# UK to retain ferry safety rules



## Day Sailor (Nov 9, 2014)

From WorldMaritimeNews.com:


> Following an eight-week consultation and talks between the Union and shipping minister John Hayes, the government said ‘persuasive’ arguments had been made in favour of retaining the regulations, which were introduced following the Herald of Free Enterprise disaster in 1987.
> 
> The regulations were developed in response to the findings of the formal investigation into the loss of the ferry and require ro-ro passengerships to be fitted with on-deck emergency equipment lockers, containing such items as axes, crowbars, lifting gear and ladders.


Does anyone know the details of this? Someone obviously thought it was a good idea to remove the emergency gear, but who were they and why?


----------



## James_C (Feb 17, 2005)

The current Conservative government decided they should be removed during their ongoing process of cutting red tape (i.e. saving money) in the transport industry. According to the Transport minister, such onboard emergency equipment lockers would not be necessary as the requisite equipment could be brought to any vessel in distress by helicopter or lifeboat.
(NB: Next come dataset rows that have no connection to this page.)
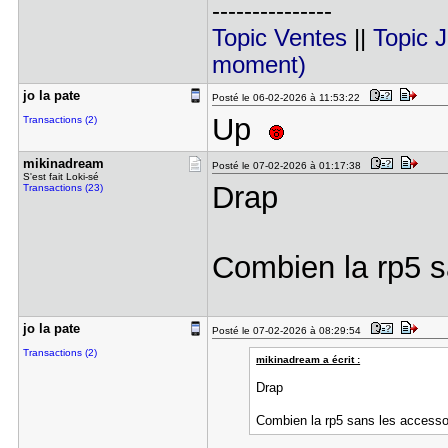
---------------
Topic Ventes
||
Topic 
moment)
jo la pate
Posté le 06-02-2026 à 11:53:22
Up
Transactions (2)
mikinadrea​m
Posté le 07-02-2026 à 01:17:38
S'est fait Loki-sé
Drap
Transactions (23)
Combien la rp5 s
jo la pate
Posté le 07-02-2026 à 08:29:54
Transactions (2)
mikinadream a écrit :
Drap
Combien la rp5 sans les access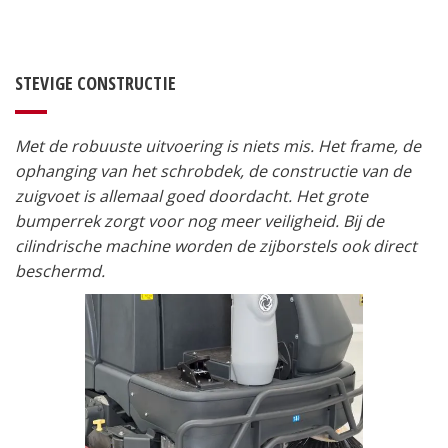
STEVIGE CONSTRUCTIE
Met de robuuste uitvoering is niets mis. Het frame, de
ophanging van het schrobdek, de constructie van de
zuigvoet is allemaal goed doordacht. Het grote
bumperrek zorgt voor nog meer veiligheid. Bij de
cilindrische machine worden de zijborstels ook direct
beschermd.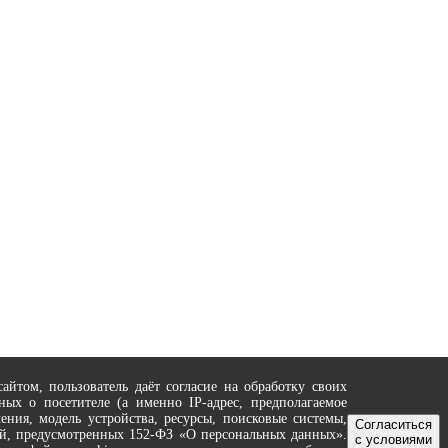
йтом, пользователь даёт согласие на обработку своих
ных о посетителе (а именно IP-адрес, предполагаемое
ения, модель устройства, ресурсы, поисковые системы,
Согласиться
вий, предусмотренных 152-ФЗ «О персональных данных».
с условиями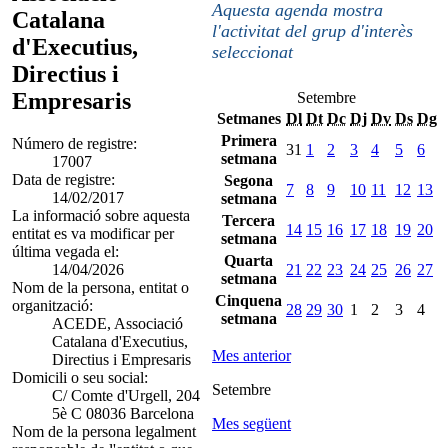
Aquesta agenda mostra
Catalana
l'activitat del grup d'interès
d'Executius,
seleccionat
Directius i
Empresaris
Setembre
Setmanes
Dl
Dt
Dc
Dj
Dv
Ds
Dg
Primera
Número de registre:
31
1
2
3
4
5
6
setmana
17007
Data de registre:
Segona
7
8
9
10
11
12
13
14/02/2017
setmana
La informació sobre aquesta
Tercera
14
15
16
17
18
19
20
entitat es va modificar per
setmana
última vegada el:
Quarta
14/04/2026
21
22
23
24
25
26
27
setmana
Nom de la persona, entitat o
Cinquena
organització:
28
29
30
1
2
3
4
setmana
ACEDE, Associació
Catalana d'Executius,
Mes anterior
Directius i Empresaris
Domicili o seu social:
Setembre
C/ Comte d'Urgell, 204
5è C 08036 Barcelona
Mes següent
Nom de la persona legalment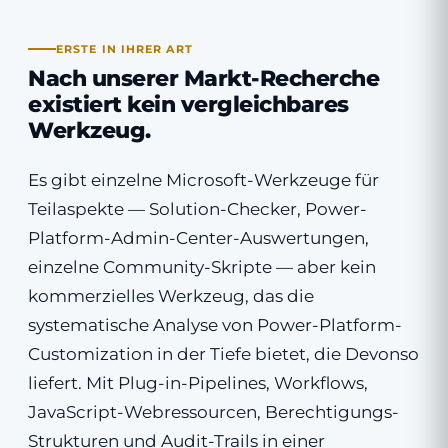
ERSTE IN IHRER ART
Nach unserer Markt-Recherche
existiert kein vergleichbares
Werkzeug.
Es gibt einzelne Microsoft-Werkzeuge für
Teilaspekte — Solution-Checker, Power-
Platform-Admin-Center-Auswertungen,
einzelne Community-Skripte — aber kein
kommerzielles Werkzeug, das die
systematische Analyse von Power-Platform-
Customization in der Tiefe bietet, die Devonso
liefert. Mit Plug-in-Pipelines, Workflows,
JavaScript-Webressourcen, Berechtigungs-
Strukturen und Audit-Trails in einer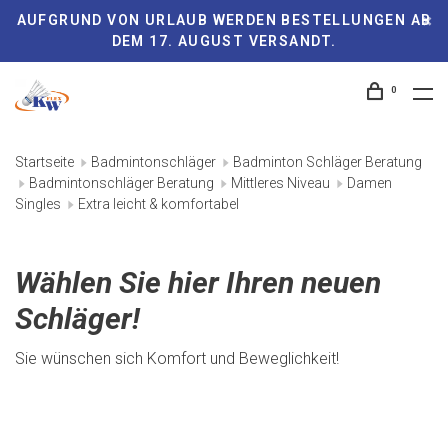
AUFGRUND VON URLAUB WERDEN BESTELLUNGEN AB
DEM 17. AUGUST VERSANDT.
0
Startseite
Badmintonschläger
Badminton Schläger Beratung
Badmintonschläger Beratung
Mittleres Niveau
Damen
Singles
Extra leicht & komfortabel
Wählen Sie hier Ihren neuen
Schläger!
Sie wünschen sich Komfort und Beweglichkeit!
No response was forthcoming when he was asked by the Maritime unions just how long that would take and whether he could guarantee reaction times would be the same UK wide.
The actual cost saving of removing these lockers is absolutely minimal, as to purchase and outfit them to a vessel is only in the hundreds of pounds range and once they are installed require no upkeep or expense save periodic inspection.
This just goes to show what those in government think of the value of human life versus making profits.


----------



## Day Sailor (Nov 9, 2014)

They obviously didn't think it through.
I bet Jo Public would not have been told about it, if it did happen, or only when it was fait acompli and then there would have been a big brouhaha and new laws would have had to be written at even more expense.


----------